··· DATA IN THIS EXERCISE

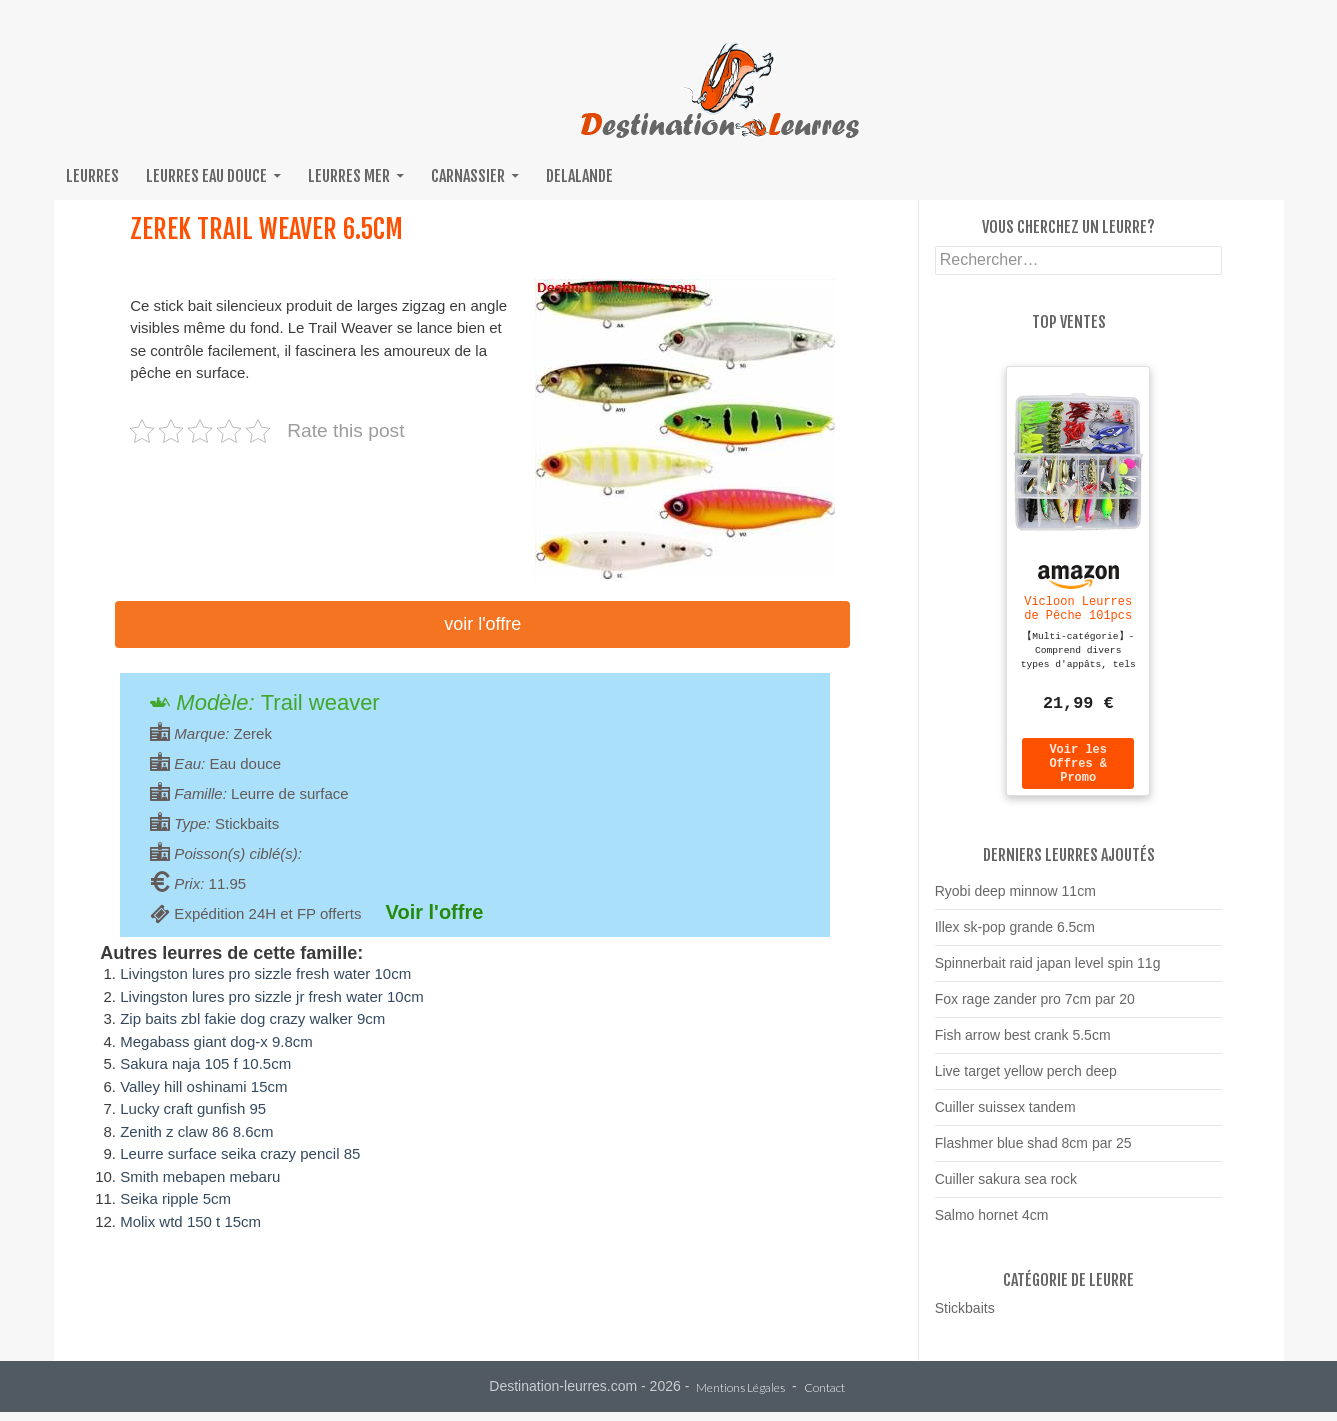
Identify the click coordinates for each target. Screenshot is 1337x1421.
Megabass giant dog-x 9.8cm (216, 1041)
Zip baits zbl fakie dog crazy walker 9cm (252, 1018)
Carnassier (468, 176)
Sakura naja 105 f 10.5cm (205, 1063)
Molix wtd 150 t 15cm (190, 1221)
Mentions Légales (740, 1397)
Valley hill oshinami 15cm (203, 1086)
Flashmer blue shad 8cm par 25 (1033, 1152)
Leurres (92, 176)
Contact (824, 1397)
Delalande (579, 176)
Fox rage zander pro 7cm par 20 (1035, 1008)
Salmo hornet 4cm (992, 1224)
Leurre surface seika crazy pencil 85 (240, 1153)
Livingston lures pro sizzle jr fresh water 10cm (271, 996)
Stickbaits (965, 1317)
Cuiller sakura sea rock (1006, 1188)
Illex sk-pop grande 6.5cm (1015, 936)
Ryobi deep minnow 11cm (1015, 900)
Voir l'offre (482, 624)
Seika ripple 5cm (175, 1198)
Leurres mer (349, 176)
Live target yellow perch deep (1026, 1080)
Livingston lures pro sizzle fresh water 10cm (265, 973)
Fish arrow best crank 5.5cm (1023, 1044)
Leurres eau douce (206, 176)
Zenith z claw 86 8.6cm (196, 1131)
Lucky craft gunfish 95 (193, 1108)
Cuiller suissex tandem (1005, 1116)
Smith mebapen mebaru (200, 1176)
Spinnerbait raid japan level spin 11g (1048, 972)
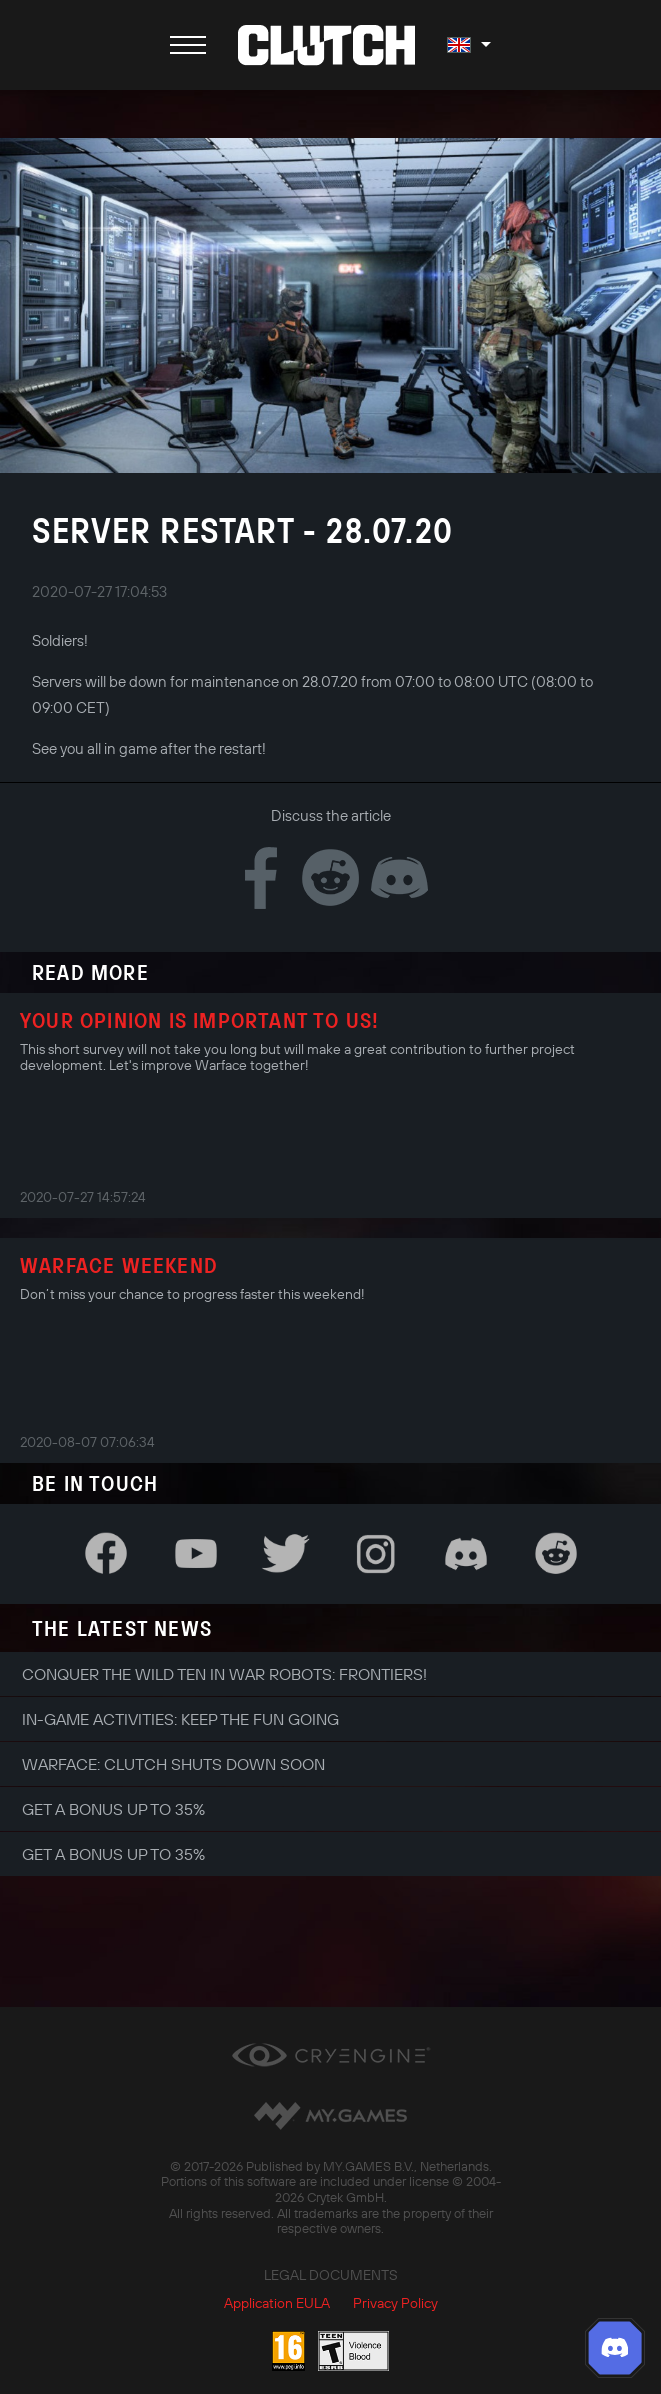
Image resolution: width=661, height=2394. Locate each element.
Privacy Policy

······

→ **WHAT YOU ARE ASKED TO DO**: Every line above has to be output exactly; the pictures must be dropped.

→ **RESPONSE BOX**:
Identify the click coordinates for each target. Screenshot is 1337x1421.
Megabass giant dog-x 9.8cm (216, 1041)
Zip baits zbl fakie dog crazy walker 9cm (252, 1018)
Carnassier (468, 176)
Sakura naja 105 f 10.5cm (205, 1063)
Molix wtd 150 t 15cm (190, 1221)
Mentions Légales (740, 1397)
Valley hill oshinami 15cm (203, 1086)
Flashmer blue shad 8cm par 25 (1033, 1152)
Leurres (92, 176)
Contact (824, 1397)
Delalande (579, 176)
Fox rage zander pro 7cm par 20 (1035, 1008)
Salmo hornet 4cm (992, 1224)
Leurre surface seika crazy pencil 85 (240, 1153)
Livingston lures pro sizzle jr fresh water 10cm (271, 996)
Stickbaits (965, 1317)
Cuiller sakura sea rock (1006, 1188)
Illex sk-pop grande 6.5cm (1015, 936)
Ryobi deep minnow 11cm (1015, 900)
Voir l'offre (482, 624)
Seika ripple 5cm (175, 1198)
Leurres mer (349, 176)
Live target yellow perch deep (1026, 1080)
Livingston lures pro sizzle fresh water 10cm (265, 973)
Fish arrow best crank 5.5cm (1023, 1044)
Leurres eau douce (206, 176)
Zenith z claw 86 8.6cm (196, 1131)
Lucky craft gunfish 95 (193, 1108)
Cuiller suissex tandem (1005, 1116)
Smith mebapen mebaru (200, 1176)
Spinnerbait raid japan level spin 11g (1048, 972)
Image resolution: width=661, height=2394. Locate each element.
Privacy Policy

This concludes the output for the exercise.